:: Task goal ::
Make a verbatim transcription of the records, without the pictures.

=======

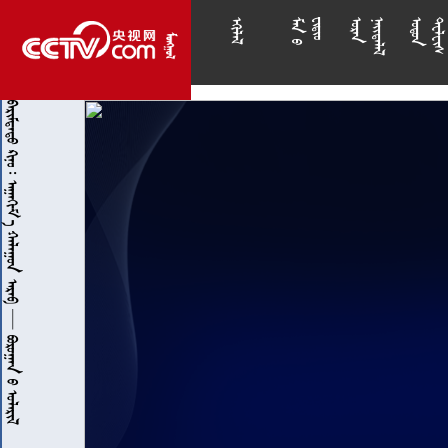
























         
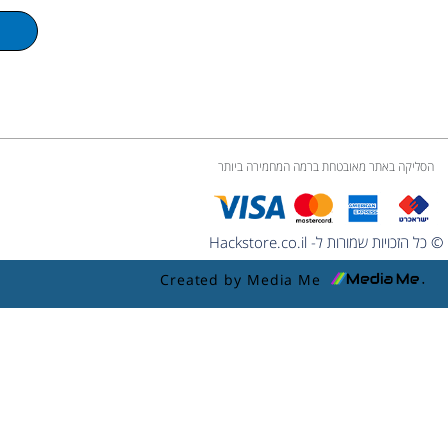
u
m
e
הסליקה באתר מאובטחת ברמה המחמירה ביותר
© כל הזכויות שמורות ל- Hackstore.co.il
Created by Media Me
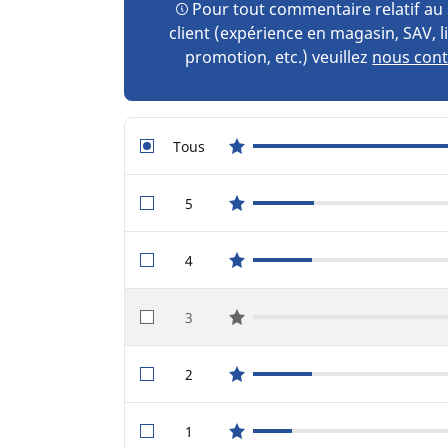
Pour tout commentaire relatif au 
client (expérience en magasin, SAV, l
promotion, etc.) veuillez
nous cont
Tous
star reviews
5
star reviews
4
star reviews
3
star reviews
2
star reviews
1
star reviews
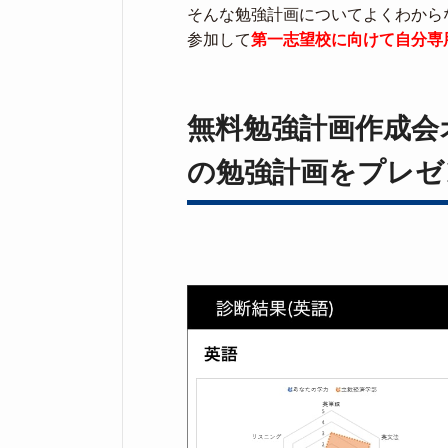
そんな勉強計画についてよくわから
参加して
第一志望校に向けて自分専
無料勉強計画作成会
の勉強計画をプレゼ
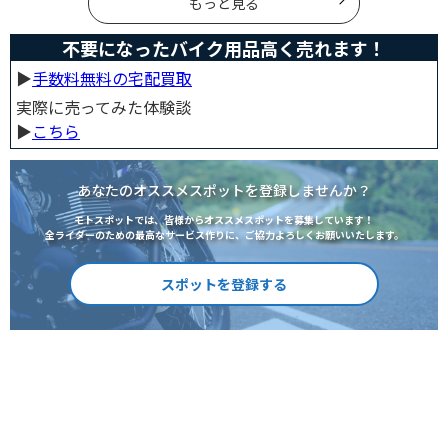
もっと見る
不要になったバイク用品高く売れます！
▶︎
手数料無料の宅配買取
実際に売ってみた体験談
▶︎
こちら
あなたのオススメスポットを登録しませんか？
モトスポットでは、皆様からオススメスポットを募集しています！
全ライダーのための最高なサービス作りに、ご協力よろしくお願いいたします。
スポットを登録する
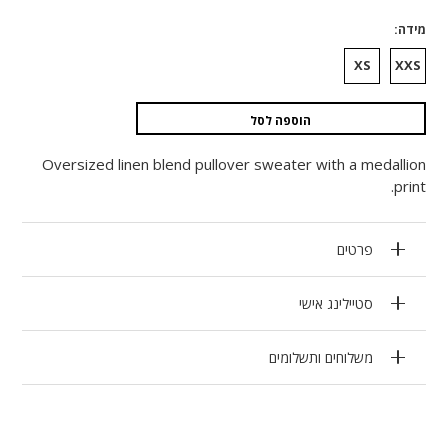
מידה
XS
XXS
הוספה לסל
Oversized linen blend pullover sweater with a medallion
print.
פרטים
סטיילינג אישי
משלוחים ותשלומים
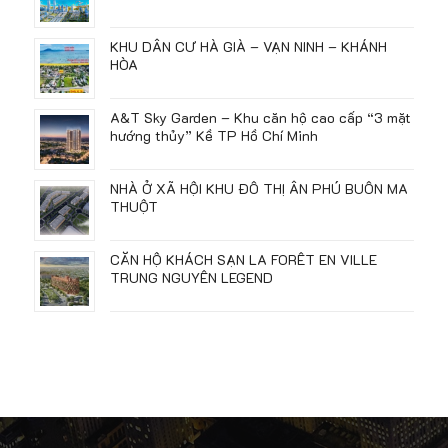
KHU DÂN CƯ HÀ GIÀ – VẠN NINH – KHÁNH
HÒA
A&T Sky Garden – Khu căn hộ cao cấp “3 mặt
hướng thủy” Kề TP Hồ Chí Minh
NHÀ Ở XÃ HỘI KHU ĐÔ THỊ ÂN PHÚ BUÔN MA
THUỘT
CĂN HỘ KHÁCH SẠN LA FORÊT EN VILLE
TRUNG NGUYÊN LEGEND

=======

:: Task response ::
























         
u
m
e
הסליקה באתר מאובטחת ברמה המחמירה ביותר
© כל הזכויות שמורות ל- Hackstore.co.il
Created by Media Me
Pour tout commentaire relatif au 
client (expérience en magasin, SAV, l
promotion, etc.) veuillez
nous cont
Tous
star reviews
5
star reviews
4
star reviews
3
star reviews
2
star reviews
1
star reviews
そんな勉強計画についてよくわから
参加して
第一志望校に向けて自分専
無料勉強計画作成会
の勉強計画をプレゼ
もっと見る
不要になったバイク用品高く売れます！
▶︎
手数料無料の宅配買取
実際に売ってみた体験談
▶︎
こちら
あなたのオススメスポットを登録しませんか？
モトスポットでは、皆様からオススメスポットを募集しています！
全ライダーのための最高なサービス作りに、ご協力よろしくお願いいたします。
スポットを登録する
מידה
XS
XXS
הוספה לסל
Oversized linen blend pullover sweater with a medallion
print.
פרטים
סטיילינג אישי
משלוחים ותשלומים
KHU DÂN CƯ HÀ GIÀ – VẠN NINH – KHÁNH
HÒA
A&T Sky Garden – Khu căn hộ cao cấp “3 mặt
hướng thủy” Kề TP Hồ Chí Minh
NHÀ Ở XÃ HỘI KHU ĐÔ THỊ ÂN PHÚ BUÔN MA
THUỘT
CĂN HỘ KHÁCH SẠN LA FORÊT EN VILLE
TRUNG NGUYÊN LEGEND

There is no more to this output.